There is an increased focus on food security globally. As for Nigeria, the slide in oil price in mid-2014 which led to the country’s current macro challenges has assisted in placing the agriculture sector firmly on the front burner. In the first quarter of the year, food products accounted for 9% of sectoral utilisation of fx, compared with 15% in the corresponding period in 2015. Although the fastest growing segment within the sector, the domestic shortfall for fisheries is estimated at 1.9 million metric tons per year (mmt/y).
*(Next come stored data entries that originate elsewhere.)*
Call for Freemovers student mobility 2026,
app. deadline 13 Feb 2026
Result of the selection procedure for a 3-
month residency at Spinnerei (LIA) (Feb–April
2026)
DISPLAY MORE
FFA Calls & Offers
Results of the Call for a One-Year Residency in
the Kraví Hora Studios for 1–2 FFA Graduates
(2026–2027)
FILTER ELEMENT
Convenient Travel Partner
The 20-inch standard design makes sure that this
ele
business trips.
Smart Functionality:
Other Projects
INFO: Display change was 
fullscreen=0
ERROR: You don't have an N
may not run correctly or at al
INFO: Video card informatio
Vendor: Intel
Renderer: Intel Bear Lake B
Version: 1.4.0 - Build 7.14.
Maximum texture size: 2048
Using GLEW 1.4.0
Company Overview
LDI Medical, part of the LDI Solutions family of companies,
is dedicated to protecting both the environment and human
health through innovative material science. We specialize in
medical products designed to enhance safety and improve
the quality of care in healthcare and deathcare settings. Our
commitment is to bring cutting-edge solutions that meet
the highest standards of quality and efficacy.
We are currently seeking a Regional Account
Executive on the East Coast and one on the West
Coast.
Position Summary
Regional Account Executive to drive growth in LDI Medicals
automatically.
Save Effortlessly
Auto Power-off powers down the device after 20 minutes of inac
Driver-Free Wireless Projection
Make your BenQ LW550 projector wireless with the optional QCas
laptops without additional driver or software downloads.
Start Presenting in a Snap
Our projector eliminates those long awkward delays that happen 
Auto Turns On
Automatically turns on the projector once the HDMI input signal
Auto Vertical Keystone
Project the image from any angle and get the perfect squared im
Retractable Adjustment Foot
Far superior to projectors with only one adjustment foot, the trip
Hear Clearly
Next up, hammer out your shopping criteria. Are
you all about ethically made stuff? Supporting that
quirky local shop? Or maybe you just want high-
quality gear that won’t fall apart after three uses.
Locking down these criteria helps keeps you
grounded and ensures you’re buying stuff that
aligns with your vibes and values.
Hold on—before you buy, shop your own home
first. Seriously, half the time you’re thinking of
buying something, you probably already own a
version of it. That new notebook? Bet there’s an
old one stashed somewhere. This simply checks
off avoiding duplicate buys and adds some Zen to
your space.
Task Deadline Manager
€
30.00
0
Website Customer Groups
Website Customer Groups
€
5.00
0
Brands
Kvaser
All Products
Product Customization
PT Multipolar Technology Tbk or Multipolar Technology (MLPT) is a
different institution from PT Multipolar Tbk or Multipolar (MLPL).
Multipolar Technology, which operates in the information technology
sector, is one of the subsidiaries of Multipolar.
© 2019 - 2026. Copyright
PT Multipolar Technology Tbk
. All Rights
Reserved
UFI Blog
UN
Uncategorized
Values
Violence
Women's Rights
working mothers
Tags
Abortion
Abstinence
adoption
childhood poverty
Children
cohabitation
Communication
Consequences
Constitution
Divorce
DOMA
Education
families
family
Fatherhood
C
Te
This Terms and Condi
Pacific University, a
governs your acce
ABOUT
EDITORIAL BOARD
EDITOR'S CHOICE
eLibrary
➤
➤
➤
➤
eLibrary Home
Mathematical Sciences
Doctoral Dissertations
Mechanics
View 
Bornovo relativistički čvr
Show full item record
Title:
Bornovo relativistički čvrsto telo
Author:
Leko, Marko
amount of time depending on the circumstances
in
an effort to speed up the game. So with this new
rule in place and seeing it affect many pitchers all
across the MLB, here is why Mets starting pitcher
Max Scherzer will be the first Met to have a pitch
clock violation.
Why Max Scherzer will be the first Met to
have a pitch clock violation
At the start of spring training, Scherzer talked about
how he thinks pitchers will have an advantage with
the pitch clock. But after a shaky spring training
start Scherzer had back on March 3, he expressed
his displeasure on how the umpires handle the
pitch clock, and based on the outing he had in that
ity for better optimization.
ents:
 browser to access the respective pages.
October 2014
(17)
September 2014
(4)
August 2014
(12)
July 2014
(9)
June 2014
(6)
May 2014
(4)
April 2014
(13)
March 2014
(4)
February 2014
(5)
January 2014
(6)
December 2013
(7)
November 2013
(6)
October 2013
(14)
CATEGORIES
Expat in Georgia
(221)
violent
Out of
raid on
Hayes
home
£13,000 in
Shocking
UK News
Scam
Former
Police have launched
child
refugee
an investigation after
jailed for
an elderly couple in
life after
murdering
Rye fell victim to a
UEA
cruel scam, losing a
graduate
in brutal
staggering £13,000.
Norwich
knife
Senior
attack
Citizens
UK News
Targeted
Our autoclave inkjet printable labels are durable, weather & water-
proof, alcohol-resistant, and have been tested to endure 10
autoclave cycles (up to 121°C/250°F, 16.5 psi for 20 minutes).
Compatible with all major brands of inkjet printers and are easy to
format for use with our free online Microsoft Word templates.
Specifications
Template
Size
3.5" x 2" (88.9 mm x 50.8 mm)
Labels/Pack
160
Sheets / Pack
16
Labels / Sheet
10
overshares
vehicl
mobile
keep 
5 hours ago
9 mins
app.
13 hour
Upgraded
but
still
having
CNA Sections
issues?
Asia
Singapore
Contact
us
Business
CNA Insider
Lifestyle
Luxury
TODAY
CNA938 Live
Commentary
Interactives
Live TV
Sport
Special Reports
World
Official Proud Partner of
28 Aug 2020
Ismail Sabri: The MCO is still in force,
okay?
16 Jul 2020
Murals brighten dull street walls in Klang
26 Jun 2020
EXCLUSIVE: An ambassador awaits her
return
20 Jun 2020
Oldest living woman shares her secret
This explains Nigeria’s annual spend of N125bn (US$625m) on fish imports.
Based on industry reports, Nigeria has about 230bn cubic meters of water with a coastline of 853km which can support artisanal fisheries.

Data from CBN show that artisanal production accounted for around 76.6% of the 990,250 tonnes of fish produced in 2014.

For Nigeria to achieve self-sufficiency, increased private participation is required to boost production capacity of fish.

Funding remains one of the major roadblocks hindering expansion. According to the CBN’s recent Agricultural Credit Guarantee Scheme report, in H1 2016 only 874 loans were granted to fish farmers under the scheme amounting to N2.1bn (US$6.7m). Given the funding crisis the segment faces, the impact of the scheme would be modest at best.

Fx sourcing issues have led to a decline in imports generally. In addition to this, the segment has also been affected by the CBN circular released last year. It listed 41 imported goods ineligible for fx from the interbank market: the list includes tinned fish in sauce/sardines and fish.

There have been reports of increased smuggling of fish (particularly frozen fish) into country. Late last year, the local media reported that an arm of the Nigeria Customs Service (NCS) confiscated N1.9m (US$5,900) worth of frozen fish.

In its recently released roadmap for the agriculture sector, the FGN identified lack of fish production inputs (such as fingerlings), security constraints in fisheries areas and poor water quality as reasons for low domestic output.

The new roadmap discloses the FGN’s intention to put in place policies which will enhance fish breeding as well as encourage the availability of fishery inputs by promoting hatchery development.

Notwithstanding the general slowdown in Nigeria’s economy, the FGN remains committed to its import substitution strategy in order to cut the country’s import bill as well as achieve the much needed economic diversification.